I disagree Yati....you are missing the obvious point that it is a giant conspiracy to take down the broker market....

I mean what you said is technically correct, but lacks the subversive element that gives you an out when your business model fails...
by Donktard Borker November 21, 2012 12:22 PM

Why can't they fund these loans on their warehouse line YATI? Please explain!

Are you saying since the mortgage banker already did the loan the first time, they get to rewrite the loan through HARP2, make more money AND mitigate their risk? How does that work?

The mortgage banker I was speaking with sells their loans to the big banks, so if they are the ones originating and brokering these loans, why can't they bank them?

My understanding is mortgage bankers can't broker FHA loans, so why are they allowed to broker HARP2 loans?
by the voice of reason November 21, 2012 1:30 PM


HARP 1 didn't releave any of the liability from the loan that is being refinanced. That's why it failed. Harp 2 does.

Warehouse lenders loan based on the value of a property, They go to unheard of leverage ratios in commercial lending because every advance they make is 100% covered by a piece of property. Why in God's name would they be willing to go to 150% LTV and be unsecured on 1/3rd of the loan if there were no benefit for them?

And before you go off on the investors, you need to know what happens in todays world. Fannie can come back at the investor to make whole on a foreclosure on a loan that was made years ago.

Let me give you a very recent example of what I am talking about. A loan was closed in 2006. It quit paying in 2011 and went to forclosure. The original loan amount was for $113k on a property that at the time appraised for $140k. Keep in mind that the loan paid for 5 years as agreed, and there was no fraud involved. Our beloved Government is now forcing us to pay them $108k for their loss after Foreclosure, because they feel the appraisal from 6 years ago was inflated by 11%.

You explain to me how they can foreclose and have a $108k loss on a $113k loan, or why we should be on the hook for anything more that that supposed 11% over valuation. The fucking loan performed for 5 years!!

That's the kind of shit that can be avoided by refinancing a loan under Harp 2.

Warehouse lenders have to look at every loan they allow a customer to fund as one they may own.
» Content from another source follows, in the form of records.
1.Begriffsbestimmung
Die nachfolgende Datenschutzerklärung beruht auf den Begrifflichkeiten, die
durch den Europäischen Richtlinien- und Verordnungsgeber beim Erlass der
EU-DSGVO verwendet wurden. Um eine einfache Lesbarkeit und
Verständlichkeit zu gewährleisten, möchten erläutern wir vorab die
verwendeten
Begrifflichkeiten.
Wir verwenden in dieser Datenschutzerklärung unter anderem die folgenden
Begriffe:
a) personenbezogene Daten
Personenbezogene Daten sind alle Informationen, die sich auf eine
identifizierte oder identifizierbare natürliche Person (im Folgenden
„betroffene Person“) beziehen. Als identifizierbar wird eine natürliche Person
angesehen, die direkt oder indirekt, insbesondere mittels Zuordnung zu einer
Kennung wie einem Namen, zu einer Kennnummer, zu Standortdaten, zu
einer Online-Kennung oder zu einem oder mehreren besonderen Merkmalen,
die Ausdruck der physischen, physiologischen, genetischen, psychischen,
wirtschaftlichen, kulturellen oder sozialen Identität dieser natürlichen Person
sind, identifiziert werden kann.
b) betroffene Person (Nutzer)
Why would they ever consider a loan at 150% LTV unless there was some benefit to lower their risk on a loan they are already on the hook for?

I could explain this much better in person.
by YATI November 21, 2012 3:31 PM

Guess the best answer is ... where have you been?

I've always seen Bankers send what they feel are questionable deals via a Wholesale outlet ..... their attitude is simply to Broker any crap that comes across their desk. They get paid and less chance of a buy back.

by PA-MA Lender November 23, 2012 9:21 AM

If that is the case, why should bankers be allowed to broker loans? Why do wholesale companies allow bankers to broker loans?

And as YATI said: "Warehouse lenders loan based on the value of the property."

When is the mortgage business going to get back to lending on value?